# Tahiti vs. Tahiti Villages in Vegs?



## spookykennedy (Mar 29, 2007)

I see these listed separately in the II directory, so has anyone stayed at either of these? If so, which is better? We may try to exchange in this summer (yes, we know it's hot, but we meet our friends from Arizona in Vegas each summer b/c it's halfway). TIA!


----------



## dougp26364 (Mar 29, 2007)

They are different resorts with different addresses owned by the same developer (Consolidated). 

Tahiti Village is the newest and is still under construction. Tahiti's construction is completed. I think Tahiti was an apartment conversion.Tahiti Village is being built from the ground up.

Tahiti Village has a LV Blv address and they'll try to tell you it's on the "strip." Reality is that it's across the street from the LV Outlet Mall, south of the airport just off the flight path and at least 2 miles south of Mandalay Bay. Tahiti is in more of a residential neighborhood not to far from the Orleans casino.

In addition to building construction there is presently some major road work going on in front of Tahiti Village. I'm not certain how long that road construction is going to go on.

Eventually,Tahiti Village is supposed to have more of a resort atmosphere with more amenities than Tahiti, including a lazy river pool. I'm not certain where they stand on the completion of those amenities.

That's about all I can think to say about the comparison of the two resorts from an outside perspective of someone who has toured but not spent a night at either resort.


----------



## MaryBeth09 (Apr 11, 2007)

*tahiti village*

My family just returned from a week at Tahiti Village 4/4-4/11.  Husband, myself, boys 21 & 17, daughter 13.  Had 2 bedroom unit which was huge, 4 TV's and 2 sound systems.  Bathrooms had steam showers and jacuzzi.  Nicely appointed,  Didn't need a car for the strip-shuttle service ran every 1/2 hour and was reliable.  Food at adjoining restaurant (Tahiti Joe's) was excellent and reasonable.  Hope this helped!!


----------



## Fern Modena (Apr 11, 2007)

While you found the shuttle to suit your needs, I'd still recommend that people rent a car if they are staying at the resort.  There aren't any/many places that are walkable right now, such as restaurants and shops, and The Strip is over three miles away.  Having a car would be much more convenient.  If you need directions for avoiding the worst traffic, I'd be glad to give them.

Fern


----------



## spookykennedy (Apr 11, 2007)

Thank you! We may try to trade in this summer. We love FF Grand Desert, but can't trade in with II.


----------



## M&M (Apr 12, 2007)

*Just Got a Trade Into Tahiti Village*

Can anyone tell me how much of the resort is complete? How about the pool and other resort amenities?

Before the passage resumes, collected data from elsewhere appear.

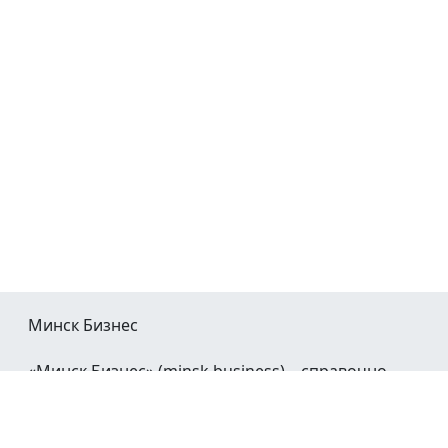
Минск Бизнес
«Минск Бизнес» (minsk.business) – справочно-
информационный портал Минска и Минской
области.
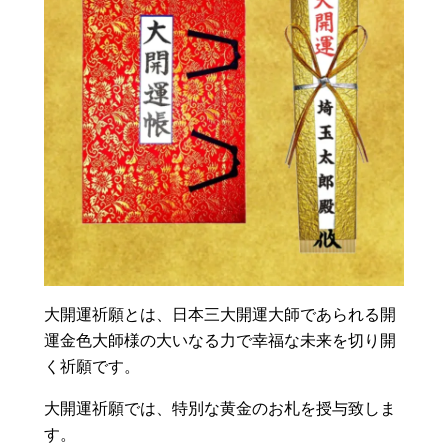
大開運祈願とは、日本三大開運大師であられる開
運金色大師様の大いなる力で幸福な未来を切り開
く祈願です。
大開運祈願では、特別な黄金のお札を授与致しま
す。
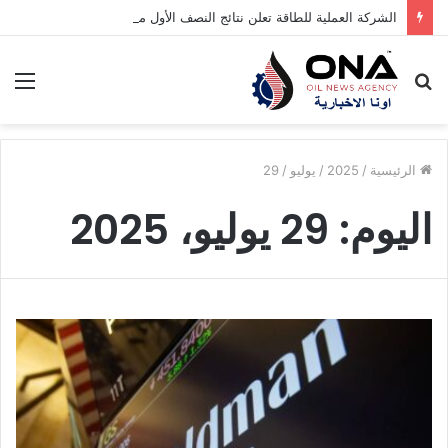
الشركة العملية للطاقة تعلن نتائج النصف الأول من 2026
بحث
الق
عن
الرئيسية
/
2025
/
يوليو
/
29
اليوم:
29 يوليو، 2025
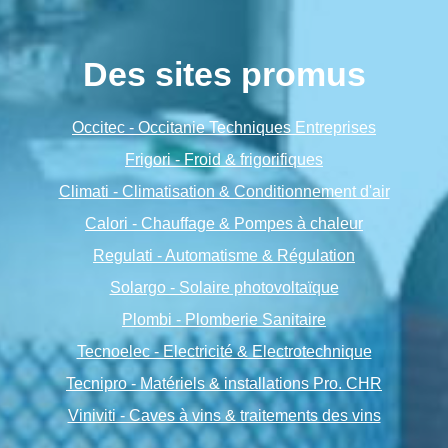
Des sites promus
Occitec - Occitanie Techniques Entreprises
Frigori - Froid & frigorifiques
Climati - Climatisation & Conditionnement d'air
Calori - Chauffage & Pompes à chaleur
Regulati - Automatisme & Régulation
Solargo - Solaire photovoltaïque
Plombi - Plomberie Sanitaire
Tecnoelec - Electricité & Electrotechnique
Tecnipro - Matériels & installations Pro. CHR
Viniviti - Caves à vins & traitements des vins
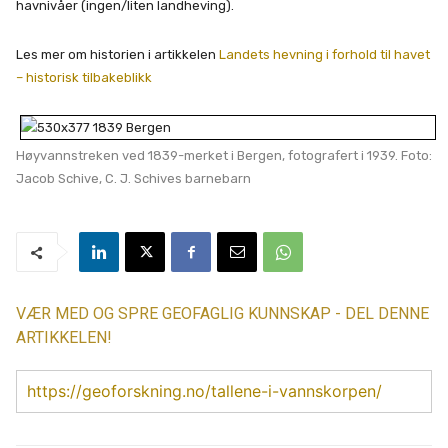
havnivåer (ingen/liten landheving).
Les mer om historien i artikkelen
Landets hevning i forhold til havet
– historisk tilbakeblikk
Høyvannstreken ved 1839-merket i Bergen, fotografert i 1939. Foto:
Jacob Schive, C. J. Schives barnebarn
VÆR MED OG SPRE GEOFAGLIG KUNNSKAP - DEL DENNE
ARTIKKELEN!
https://geoforskning.no/tallene-i-vannskorpen/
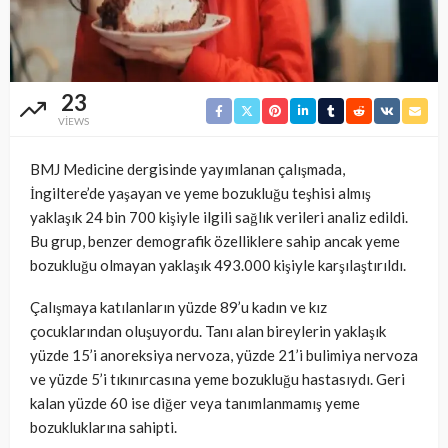
23
VIEWS
BMJ Medicine dergisinde yayımlanan çalışmada,
İngiltere’de yaşayan ve yeme bozukluğu teşhisi almış
yaklaşık 24 bin 700 kişiyle ilgili sağlık verileri analiz edildi.
Bu grup, benzer demografik özelliklere sahip ancak yeme
bozukluğu olmayan yaklaşık 493.000 kişiyle karşılaştırıldı.
Çalışmaya katılanların yüzde 89’u kadın ve kız
çocuklarından oluşuyordu. Tanı alan bireylerin yaklaşık
yüzde 15’i anoreksiya nervoza, yüzde 21’i bulimiya nervoza
ve yüzde 5’i tıkınırcasına yeme bozukluğu hastasıydı. Geri
kalan yüzde 60 ise diğer veya tanımlanmamış yeme
bozukluklarına sahipti.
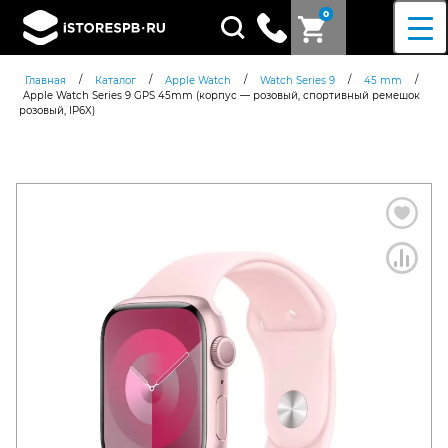
0
Поиск
товаров
/
/
/
/
/
Главная
Каталог
Apple Watch
Watch Series 9
45 mm
Apple Watch Series 9 GPS 45mm (корпус — розовый, спортивный ремешок
розовый, IP6X)
Согласен c
политикой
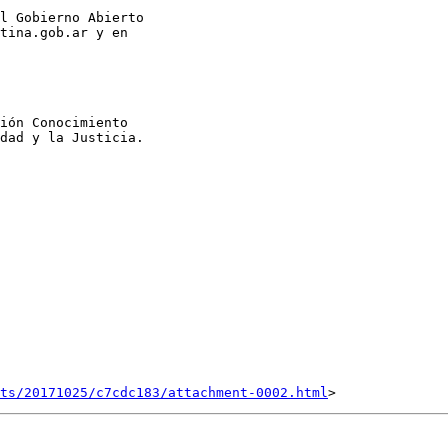
l Gobierno Abierto

tina.gob.ar y en

ión Conocimiento

dad y la Justicia.

nts/20171025/c7cdc183/attachment-0002.html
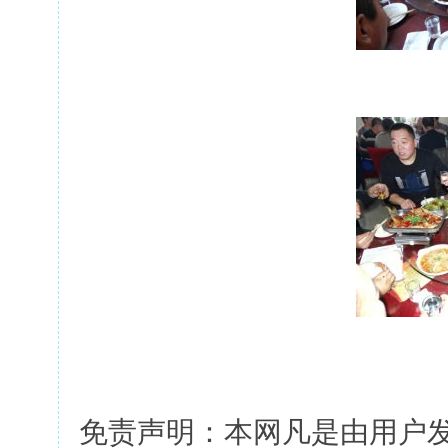
免责声明：本网凡是由用户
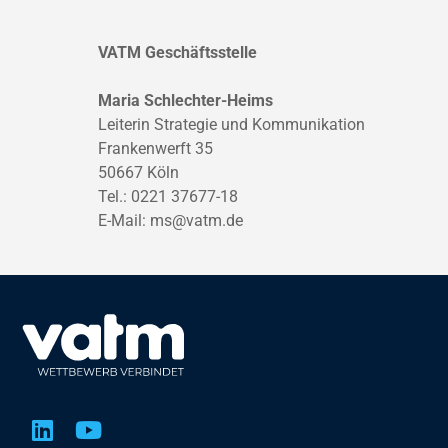
VATM Geschäftsstelle
Maria Schlechter-Heims
Leiterin Strategie und Kommunikation
Frankenwerft 35
50667 Köln
Tel.: 0221 37677-18
E-Mail:
ms@vatm.de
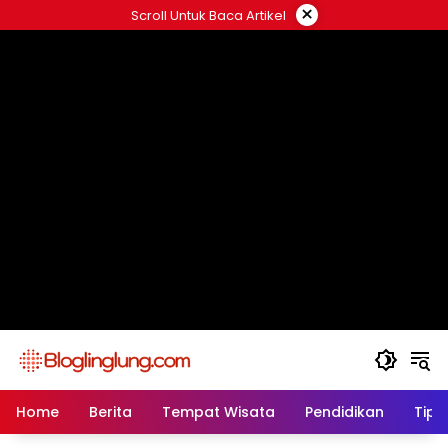
Skip
×
Scroll Untuk Baca Artikel
to
content
Home
Berita
Tempat Wisata
Pendidikan
Tips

Does the resort have maid service, is there a fee? Any parking fees?

Thanks,
Mike


----------



## JeffW (Apr 12, 2007)

Fern Modena said:


> ...If you need directions for avoiding the worst traffic, I'd be glad to give them.
> 
> Fern



I'd assume that starts with, "Avoid the Strip!!"  We were going from Tropicana Ave to the Aladdin (dinner time), I think it took a good 30min just for that 1 - 1 1/2 blocks.

Jeff


----------



## Fern Modena (Apr 12, 2007)

Here's my "Stay Off The Strip"  directions for if you are coming from South Strip.  If you are planning to stay at one of the timeshares there, please print this out, it will save you a lot of trouble and aggrivation.

If you come down Koval to Harmon, and turn left onto Harmon, then right on Audrie, you will see an entrance to the Aladdin's garage, where you can access both valet and self parking.  

If you are coming from South of Mandalay Bay, you'd turn right on Mandalay Bay Road.  It twists and turns a time or two, becoming Giles, then Reno, and finally Koval.  From Koval you can turn Left on Harmon for Aladdin, or left on Ida (3rd street past Flamingo) for Imperial Palace.  Continue on Koval *past* Ida to the next (unnamed) left, which will have a big sign for Harrah's and Venetian parking.  One more block and you are at Sands/Spring Mountain.  Turn left here and right at Las Vegas Blvd. for Wynn, or cross Las Vegas Blvd. for Fashion Show Mall (although I'd probably have gotten on I-15 if I was going to the mall).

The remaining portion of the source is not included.